[Collected data]
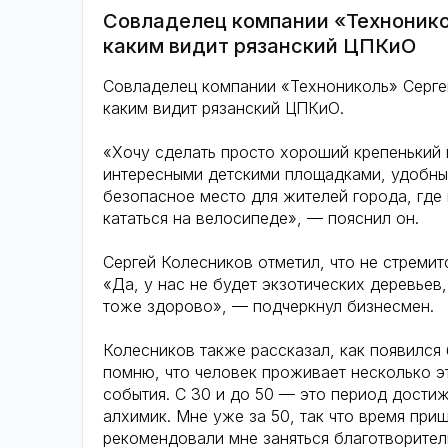
Совладелец компании «Технонико
каким видит рязанский ЦПКиО
Совладелец компании «Технониколь» Серге
каким видит рязанский ЦПКиО.
«Хочу сделать просто хороший крепенький
интересными детскими площадками, удобным
безопасное место для жителей города, где 
кататься на велосипеде», — пояснил он.
Сергей Колесников отметил, что не стремит
«Да, у нас не будет экзотических деревьев
тоже здорово», — подчеркнул бизнесмен.
Колесников также рассказал, как появился
помню, что человек проживает несколько эт
события. С 30 и до 50 — это период дости
алхимик. Мне уже за 50, так что время при
рекомендовали мне заняться благотворител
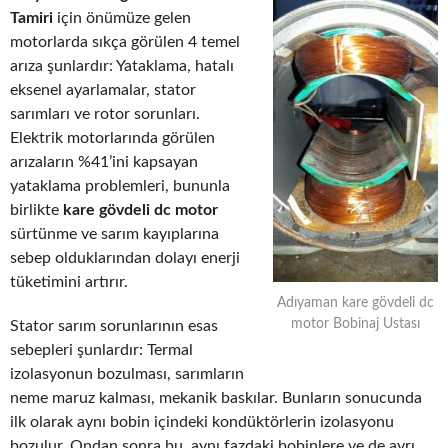
Tamiri
için önümüze gelen
motorlarda sıkça görülen 4 temel
arıza şunlardır: Yataklama, hatalı
eksenel ayarlamalar, stator
sarımları ve rotor sorunları.
Elektrik motorlarında görülen
arızaların %41’ini kapsayan
yataklama problemleri, bununla
birlikte
kare gövdeli dc motor
sürtünme ve sarım kayıplarına
sebep olduklarından dolayı enerji
tüketimini artırır.
Adıyaman kare gövdeli dc
motor Bobinaj Ustası
Stator sarım sorunlarının esas
sebepleri şunlardır: Termal
izolasyonun bozulması, sarımların
neme maruz kalması, mekanik baskılar. Bunların sonucunda
ilk olarak aynı bobin içindeki kondüktörlerin izolasyonu
bozulur. Ondan sonra bu, aynı fazdaki bobinlere ve de ayrı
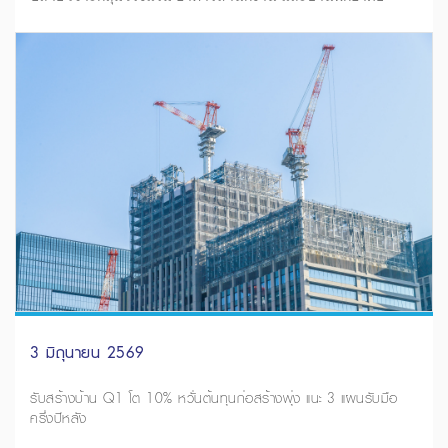
3 มิถุนายน 2569
รับสร้างบ้าน Q1 โต 10% หวั่นต้นทุนก่อสร้างพุ่ง แนะ 3 แผนรับมือ
ครึ่งปีหลัง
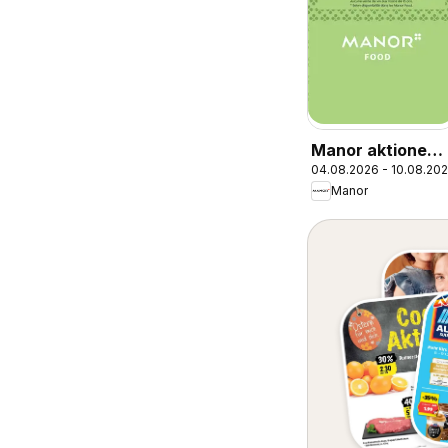
Manor aktionen
04.08.2026 - 10.08.20
FR
Manor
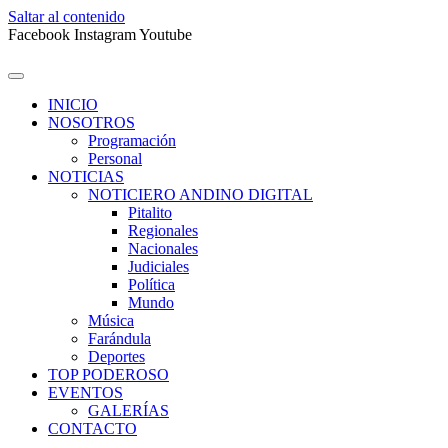
Saltar al contenido
Facebook
Instagram
Youtube
INICIO
NOSOTROS
Programación
Personal
NOTICIAS
NOTICIERO ANDINO DIGITAL
Pitalito
Regionales
Nacionales
Judiciales
Política
Mundo
Música
Farándula
Deportes
TOP PODEROSO
EVENTOS
GALERÍAS
CONTACTO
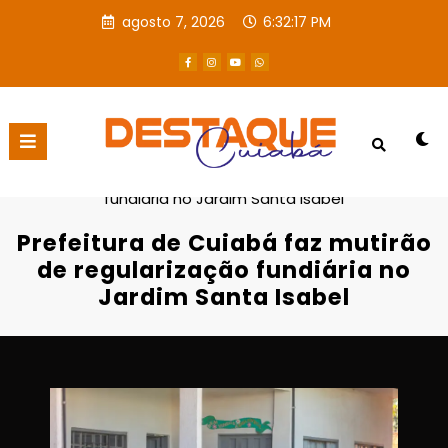
agosto 7, 2026
6:32:18 PM
Página inicial
POLÍTICA
Prefeitura de Cuiabá faz mutirão de regularização
fundiária no Jardim Santa Isabel
Prefeitura de Cuiabá faz mutirão
de regularização fundiária no
Jardim Santa Isabel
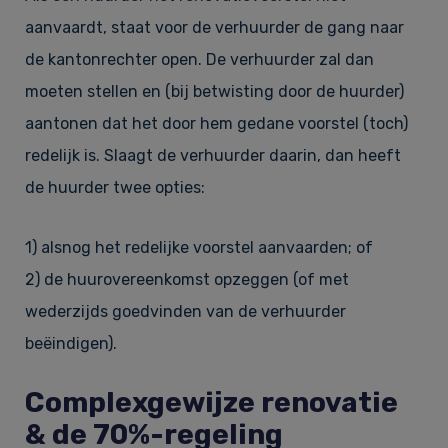
aanvaardt, staat voor de verhuurder de gang naar
de kantonrechter open. De verhuurder zal dan
moeten stellen en (bij betwisting door de huurder)
aantonen dat het door hem gedane voorstel (toch)
redelijk is. Slaagt de verhuurder daarin, dan heeft
de huurder twee opties:
1) alsnog het redelijke voorstel aanvaarden; of
2) de huurovereenkomst opzeggen (of met
wederzijds goedvinden van de verhuurder
beëindigen).
Complexgewijze renovatie
& de 70%-regeling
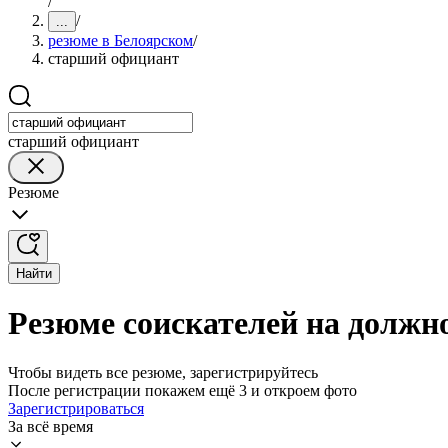
/
/
...
резюме в Белоярском
/
старший официант
старший официант
Резюме
Найти
Резюме соискателей на должн
Чтобы видеть все резюме, зарегистрируйтесь
После регистрации покажем ещё 3 и откроем фото
Зарегистрироваться
За всё время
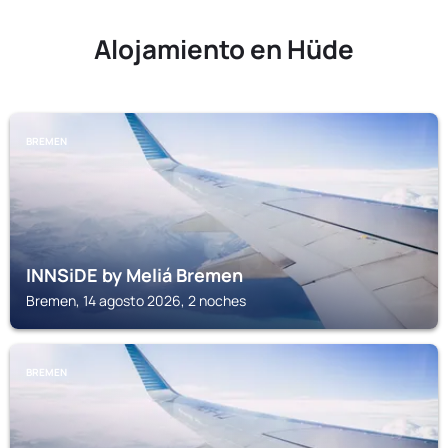
Alojamiento en Hüde
BREMEN
INNSiDE by Meliá Bremen
Bremen, 14 agosto 2026, 2 noches
BREMEN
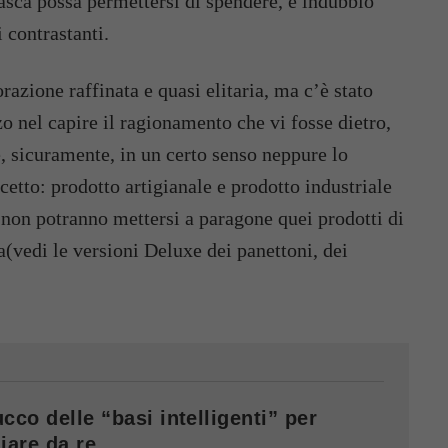
a tasca possa permettersi di spendere, è indubbio
 contrastanti.
razione raffinata e quasi elitaria, ma c’è stato
o nel capire il ragionamento che vi fosse dietro,
e, sicuramente, in un certo senso neppure lo
etto: prodotto artigianale e prodotto industriale
non potranno mettersi a paragone quei prodotti di
la(vedi le versioni Deluxe dei panettoni, dei
cco delle “basi intelligenti” per
iare da re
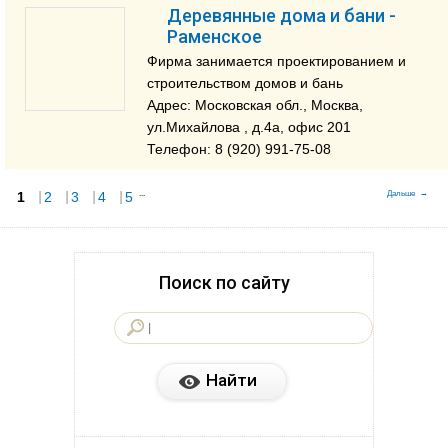
Деревянные дома и бани -
Раменское
Фирма занимается проектированием и
строительством домов и бань
Адрес: Московская обл., Москва,
ул.Михайлова , д.4a, офис 201
Телефон: 8 (920) 991-75-08
1
Страницы
2
3
4
5
...
Дальше
Поиск по сайту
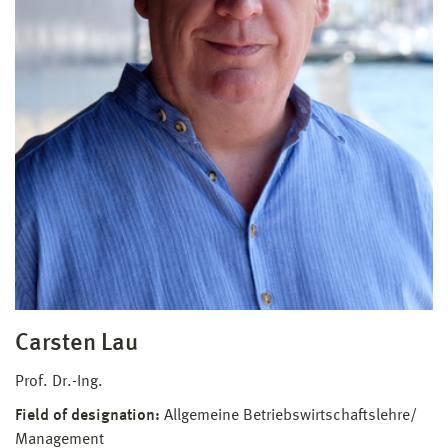
Carsten Lau
Prof. Dr.-Ing.
Field of designation:
Allgemeine Betriebswirtschaftslehre/
Management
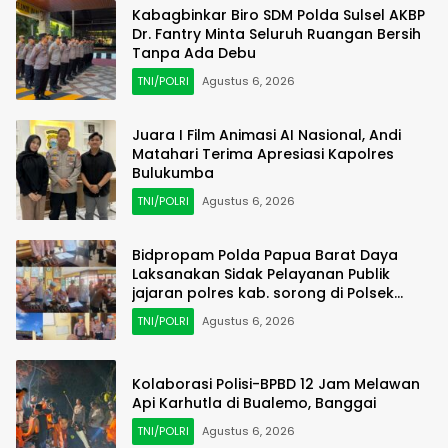
Kabagbinkar Biro SDM Polda Sulsel AKBP
Dr. Fantry Minta Seluruh Ruangan Bersih
Tanpa Ada Debu
TNI/POLRI
Agustus 6, 2026
Juara I Film Animasi AI Nasional, Andi
Matahari Terima Apresiasi Kapolres
Bulukumba
TNI/POLRI
Agustus 6, 2026
Bidpropam Polda Papua Barat Daya
Laksanakan Sidak Pelayanan Publik
jajaran polres kab. sorong di Polsek
Salawati
TNI/POLRI
Agustus 6, 2026
Kolaborasi Polisi-BPBD 12 Jam Melawan
Api Karhutla di Bualemo, Banggai
TNI/POLRI
Agustus 6, 2026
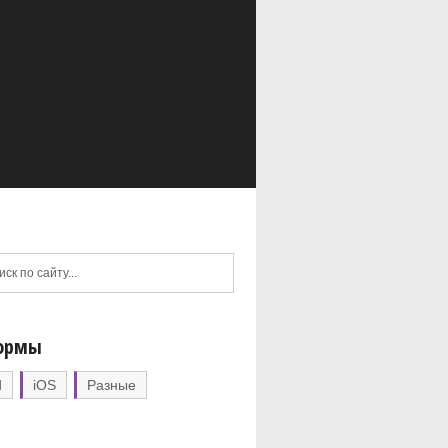
ормы
d
iOS
Разные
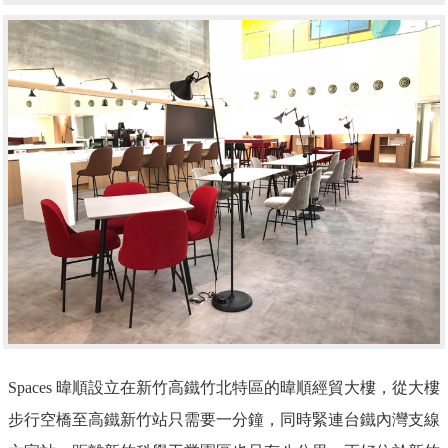
Spaces
暐順設立在新竹高鐵竹北特區的
暐順經貿大樓
，從大樓
步行空橋至高鐵新竹站只需要一分鐘，同時緊連台鐵內灣支線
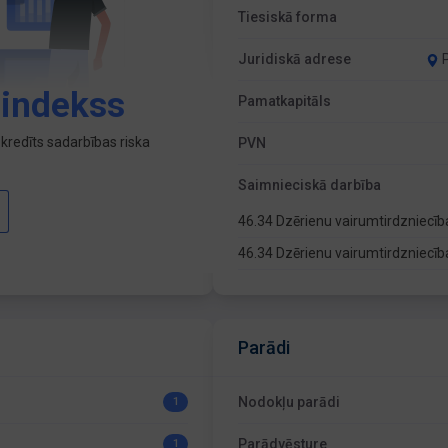
Tiesiskā forma
Juridiskā adrese
 indekss
Pamatkapitāls
kredīts sadarbības riska
PVN
Saimnieciskā darbība
46.34 Dzērienu vairumtirdzniecī
46.34 Dzērienu vairumtirdzniecī
Parādi
Nodokļu parādi
1
Parādvēsture
1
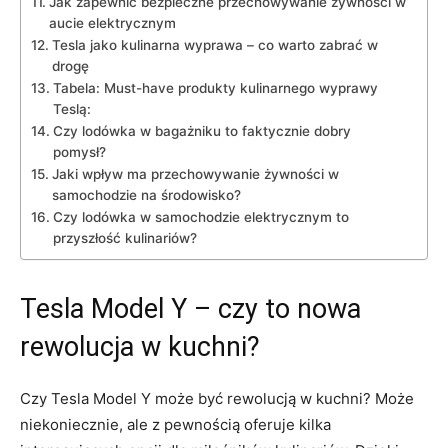
Jak​ zapewnić bezpieczne przechowywanie żywności w
aucie⁢ elektrycznym
Tesla ​jako kulinarna wyprawa – co warto zabrać w​
drogę
Tabela: Must-have produkty kulinarnego wyprawy
Teslą:
Czy lodówka⁤ w ⁢bagażniku to ‌faktycznie dobry
pomysł?
Jaki wpływ ma‍ przechowywanie żywności ‌w
samochodzie⁤ na środowisko?
Czy lodówka w ‌samochodzie‍ elektrycznym to
przyszłość kulinariów?
Tesla Model Y – ⁣czy ⁣to nowa
‍rewolucja w kuchni?
Czy​ Tesla ‌Model⁣ Y ​może⁤ być rewolucją⁤ w kuchni? Może
niekoniecznie, ale z pewnością oferuje kilka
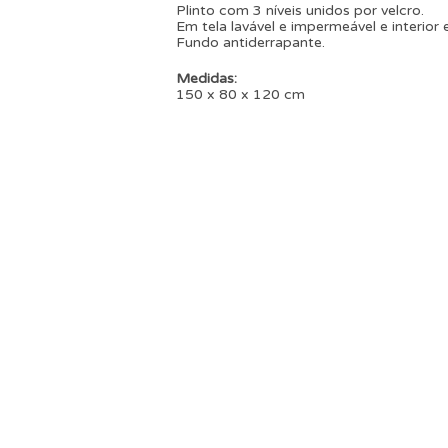
Plinto com 3 níveis unidos por velcro.
Em tela lavável e impermeável e interio
Fundo antiderrapante.
Medidas:
150 x 80 x 120 cm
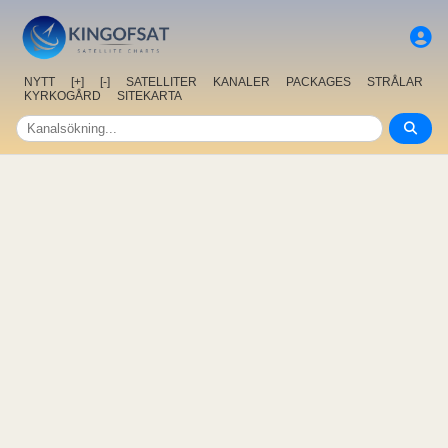
NYTT
[+]
[-]
SATELLITER
KANALER
PACKAGES
STRÅLAR
KYRKOGÅRD
SITEKARTA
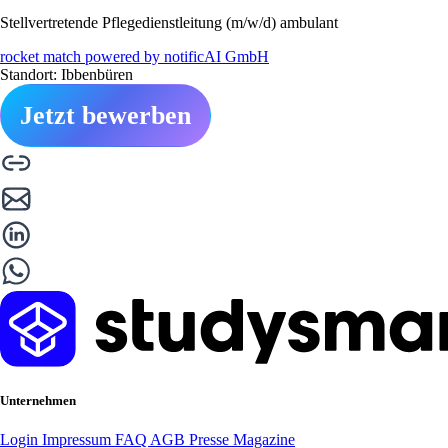
Stellvertretende Pflegedienstleitung (m/w/d) ambulant
rocket match powered by notificAI GmbH
Standort: Ibbenbüren
Jetzt bewerben
Unternehmen
Login
Impressum
FAQ
AGB
Presse
Magazine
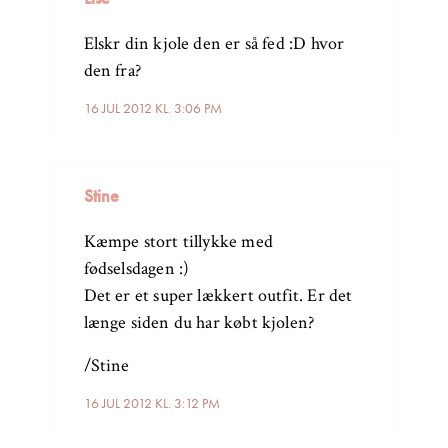
Elskr din kjole den er så fed :D hvor
den fra?
16 JUL 2012 KL. 3:06 PM
Stine
Kæmpe stort tillykke med
fødselsdagen :)
Det er et super lækkert outfit. Er det
længe siden du har købt kjolen?
/Stine
16 JUL 2012 KL. 3:12 PM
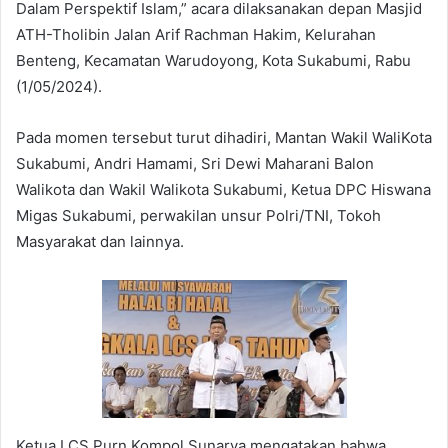
Dalam Perspektif Islam,” acara dilaksanakan depan Masjid
ATH-Tholibin Jalan Arif Rachman Hakim, Kelurahan
Benteng, Kecamatan Warudoyong, Kota Sukabumi, Rabu
(1/05/2024).
Pada momen tersebut turut dihadiri, Mantan Wakil WaliKota
Sukabumi, Andri Hamami, Sri Dewi Maharani Balon
Walikota dan Wakil Walikota Sukabumi, Ketua DPC Hiswana
Migas Sukabumi, perwakilan unsur Polri/TNI, Tokoh
Masyarakat dan lainnya.
Ketua LCS Purn Kompol Sunarya mengatakan bahwa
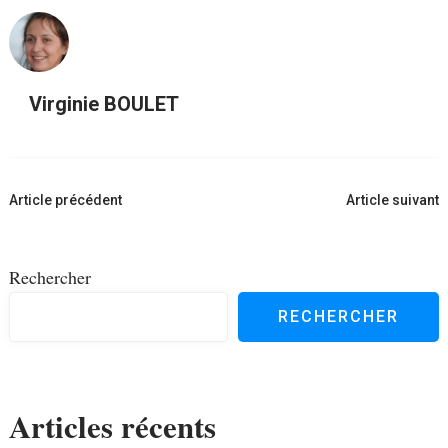
Virginie BOULET
Navigation
Article précédent
Article suivant
d'article
Rechercher
RECHERCHER
Articles récents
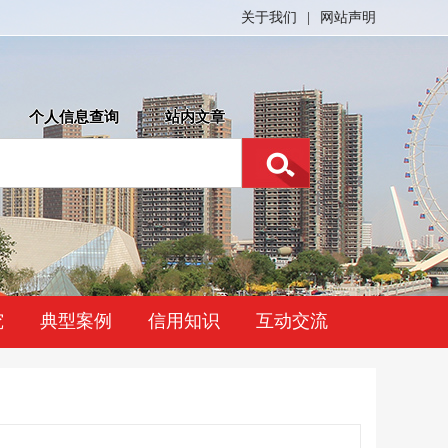
关于我们
|
网站声明
个人信息查询
站内文章
究
典型案例
信用知识
互动交流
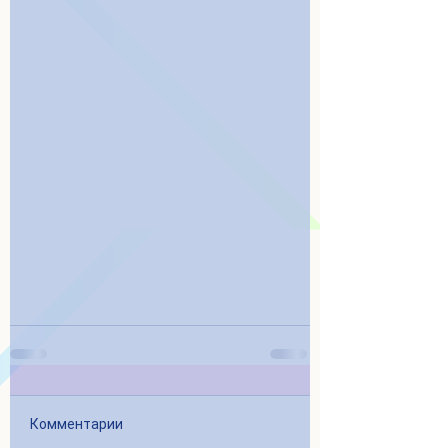
Комментарии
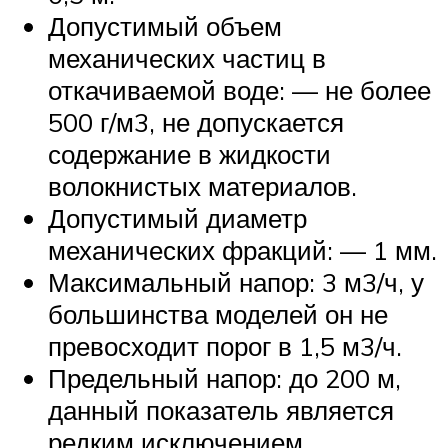
Допустимый объем
механических частиц в
откачиваемой воде: — не более
500 г/м3, не допускается
содержание в жидкости
волокнистых материалов.
Допустимый диаметр
механических фракций: — 1 мм.
Максимальный напор: 3 м3/ч, у
большинства моделей он не
превосходит порог в 1,5 м3/ч.
Предельный напор: до 200 м,
данный показатель является
редким исключением,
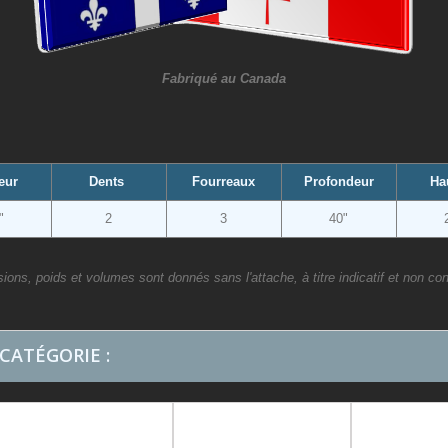
Fabriqué au Canada
eur
Dents
Fourreaux
Profondeur
Ha
"
2
3
40"
ions, poids et volumes sont donnés sans l'attache, à titre indicatif et non con
CATÉGORIE :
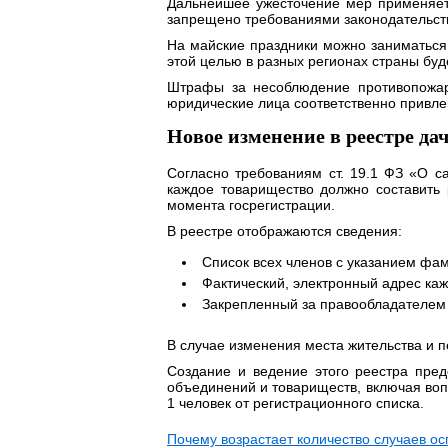
Дальнейшее ужесточение мер применяетс
запрещено требованиями законодательст
На майские праздники можно заниматься
этой целью в разных регионах страны буд
Штрафы за несоблюдение противопожарн
юридические лица соответственно привле
Новое изменение в реестре да
Согласно требованиям ст. 19.1 ФЗ «О с
каждое товарищество должно составить 
момента госрегистрации.
В реестре отображаются сведения:
Список всех членов с указанием фам
Фактический, электронный адрес каж
Закрепленный за правообладателем 
В случае изменения места жительства и 
Создание и ведение этого реестра пре
объединений и товариществ, включая воп
1 человек от регистрационного списка.
Почему возрастает количество случаев о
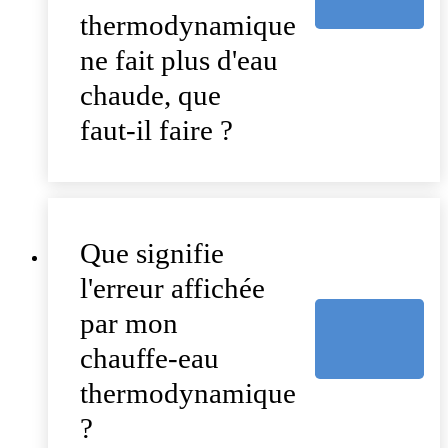
thermodynamique
ne fait plus d'eau
chaude, que
faut-il faire ?
Que signifie
l'erreur affichée
par mon
chauffe-eau
thermodynamique
?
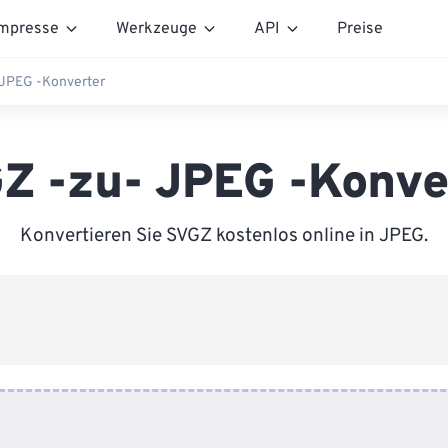
mpresse
Werkzeuge
API
Preise
JPEG -Konverter
Z -zu- JPEG -Konve
Konvertieren Sie SVGZ kostenlos online in JPEG.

## What is expected
No pictures belong in the output. It should reproduce exactly the lines from the one containing "юридические лица соответственно привле" through the end of the data, both ends included.

## Expected answer
юридические лица соответственно привле
Новое изменение в реестре да
Согласно требованиям ст. 19.1 ФЗ «О с
каждое товарищество должно составить 
момента госрегистрации.
В реестре отображаются сведения:
Список всех членов с указанием фам
Фактический, электронный адрес каж
Закрепленный за правообладателем 
В случае изменения места жительства и 
Создание и ведение этого реестра пре
объединений и товариществ, включая воп
1 человек от регистрационного списка.
Почему возрастает количество случаев о
thermodynamique
ne fait plus d'eau
chaude, que
faut-il faire ?
Que signifie
l'erreur affichée
par mon
chauffe-eau
thermodynamique
?
mpresse
Werkzeuge
API
Preise
JPEG -Konverter
Z -zu- JPEG -Konve
Konvertieren Sie SVGZ kostenlos online in JPEG.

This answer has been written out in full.